Sedang Jokowi, juga menggunakan jalan pedang imogologi. Bedanya memakai metode "blusukan" untuk menarik minat pemilihnya. Blusukan tentu saja bukan barang baru, ia sudah dikenal sejak lama di negeri ini. Dulu semasa Orde Lama dikenal Program Turba atau Turun Ke Bawah, yang diinisiasi oleh gerakan sosialis-komunis. Blusukan, hanya sebuah pembaruan istilah untuk menunjukkan bahwa ia seolah tak terprogram, lebih impulsif dan penuh improvisasi. Suatu hal yang tak mungkin dilakukan oleh SBY.

Namun apakah hal tersebut dapat dianggap faktor kecukupan? Tentu tidak! Tanpa dukungan dana yang melimpah, hal tersebut tak akan berguna. Di sinilah, peran apa yang disebut sebagai "Sembilan Naga". Kongsi pengusaha Tionghoa yang berada di belakang Jokowi. Sebuah beban yang tak pernah lekang ditiupkan musuh politiknya kepadanya. Nyaris sampai besok jabatannya berakhir, bahkan mungkin lama setelahnya. Sebuah penyederhanaan yang aneh, ketika ia dipelintir sebagai antek komunis atau berdarah Cina. Sesuatu yang ngawur dan jelas melantur....

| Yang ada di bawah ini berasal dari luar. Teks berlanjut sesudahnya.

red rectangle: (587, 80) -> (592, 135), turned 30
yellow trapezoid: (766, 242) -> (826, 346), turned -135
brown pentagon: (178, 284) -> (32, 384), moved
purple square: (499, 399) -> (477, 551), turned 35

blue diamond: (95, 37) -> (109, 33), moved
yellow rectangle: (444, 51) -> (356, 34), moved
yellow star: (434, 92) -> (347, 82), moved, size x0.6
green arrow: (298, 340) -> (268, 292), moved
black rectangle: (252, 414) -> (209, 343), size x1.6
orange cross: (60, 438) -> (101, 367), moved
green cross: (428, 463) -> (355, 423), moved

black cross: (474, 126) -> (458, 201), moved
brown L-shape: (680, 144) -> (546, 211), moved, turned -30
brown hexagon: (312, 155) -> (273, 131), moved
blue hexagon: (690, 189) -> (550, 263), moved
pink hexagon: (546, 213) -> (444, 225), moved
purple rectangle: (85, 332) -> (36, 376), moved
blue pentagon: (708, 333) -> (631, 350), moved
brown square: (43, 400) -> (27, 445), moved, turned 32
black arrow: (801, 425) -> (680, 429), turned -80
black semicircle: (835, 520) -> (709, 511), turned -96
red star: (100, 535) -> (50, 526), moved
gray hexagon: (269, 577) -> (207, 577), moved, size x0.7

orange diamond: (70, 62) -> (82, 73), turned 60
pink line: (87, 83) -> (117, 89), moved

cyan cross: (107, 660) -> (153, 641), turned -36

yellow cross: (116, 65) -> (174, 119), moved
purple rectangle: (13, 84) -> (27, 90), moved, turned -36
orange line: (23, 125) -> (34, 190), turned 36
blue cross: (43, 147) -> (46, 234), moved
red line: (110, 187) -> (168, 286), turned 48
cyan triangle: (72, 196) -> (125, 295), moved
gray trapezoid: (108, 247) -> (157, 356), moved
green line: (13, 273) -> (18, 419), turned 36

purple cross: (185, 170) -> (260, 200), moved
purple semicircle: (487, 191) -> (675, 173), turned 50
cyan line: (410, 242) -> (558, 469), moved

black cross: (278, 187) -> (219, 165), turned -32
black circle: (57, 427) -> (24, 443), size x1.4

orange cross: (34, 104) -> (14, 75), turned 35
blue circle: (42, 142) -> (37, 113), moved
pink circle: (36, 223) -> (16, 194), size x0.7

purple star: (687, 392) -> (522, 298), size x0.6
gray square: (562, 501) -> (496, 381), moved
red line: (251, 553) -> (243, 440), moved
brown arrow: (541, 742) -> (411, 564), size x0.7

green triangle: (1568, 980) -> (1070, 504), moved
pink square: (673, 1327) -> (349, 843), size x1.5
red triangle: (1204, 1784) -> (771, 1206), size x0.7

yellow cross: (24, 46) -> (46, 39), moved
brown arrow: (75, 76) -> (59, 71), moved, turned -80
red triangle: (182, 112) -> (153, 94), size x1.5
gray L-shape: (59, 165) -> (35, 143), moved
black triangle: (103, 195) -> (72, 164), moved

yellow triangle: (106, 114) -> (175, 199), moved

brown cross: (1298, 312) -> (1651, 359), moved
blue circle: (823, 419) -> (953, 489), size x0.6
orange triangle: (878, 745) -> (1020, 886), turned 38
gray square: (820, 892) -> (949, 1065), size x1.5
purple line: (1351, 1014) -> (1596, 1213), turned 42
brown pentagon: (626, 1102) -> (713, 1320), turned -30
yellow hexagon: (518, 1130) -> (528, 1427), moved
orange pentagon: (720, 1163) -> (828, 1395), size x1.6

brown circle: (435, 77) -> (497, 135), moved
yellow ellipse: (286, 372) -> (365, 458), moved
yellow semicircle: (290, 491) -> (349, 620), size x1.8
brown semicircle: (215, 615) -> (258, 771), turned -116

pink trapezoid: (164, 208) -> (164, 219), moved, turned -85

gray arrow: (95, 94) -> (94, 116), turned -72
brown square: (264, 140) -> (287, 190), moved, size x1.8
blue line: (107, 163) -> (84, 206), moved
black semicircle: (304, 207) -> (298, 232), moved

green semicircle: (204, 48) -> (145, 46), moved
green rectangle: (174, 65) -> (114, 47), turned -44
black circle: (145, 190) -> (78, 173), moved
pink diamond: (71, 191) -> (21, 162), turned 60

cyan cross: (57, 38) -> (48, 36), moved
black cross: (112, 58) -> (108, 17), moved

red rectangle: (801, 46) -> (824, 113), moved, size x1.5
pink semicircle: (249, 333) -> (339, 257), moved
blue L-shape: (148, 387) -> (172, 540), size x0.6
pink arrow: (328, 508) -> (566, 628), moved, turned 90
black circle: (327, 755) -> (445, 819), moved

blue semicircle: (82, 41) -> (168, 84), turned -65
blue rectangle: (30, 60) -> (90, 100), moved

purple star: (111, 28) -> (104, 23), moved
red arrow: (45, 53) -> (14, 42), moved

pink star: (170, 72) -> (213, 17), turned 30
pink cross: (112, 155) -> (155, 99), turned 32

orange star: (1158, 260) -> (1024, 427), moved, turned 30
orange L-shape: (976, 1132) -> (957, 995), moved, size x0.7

Itulah cara mengenang yang aneh dari para pembenci Jokowi. Lalu kemana berpaling Si Triad itu? Ya tentu saja, kepada rival Jokowi yaitu Prabowo Subianto. Jadi agak aneh juga, bahwa nyaris kedua-dua mereka, SBY dan Prabowo itu tak pernah bisa akur. Padahal kan cukongnya sama. Dan yang lebih ajaib lagi, di periode keduanya PS dirangkul masuk ke dalam jajaran kabinet Jokowi. Itu sungguh sekedar mempermalukan SBY sesungguhnya.

Apa moral dari bagian pertama tulisan ini. Bahwa walau pun, keduanya pada akhirnya sama-sama jadi naik jadi presiden, tak terlalu salah keduanya sekedar dianggap "Petugas". SBY lebih banyak tugasnya: petugas keluarga besarnya yang onoh, petugas menghidayahkan Indonesia, dan tentu saja petugas Partai Demokrat Amerika Cabang Indonesia. Sedang, Jokowi lebih sederhana ia hanya Petugas Partai PDI-P. Bahwa ada konglomerasi hitam di belakangnya, ya itu urusannya Si Ibu itu saja....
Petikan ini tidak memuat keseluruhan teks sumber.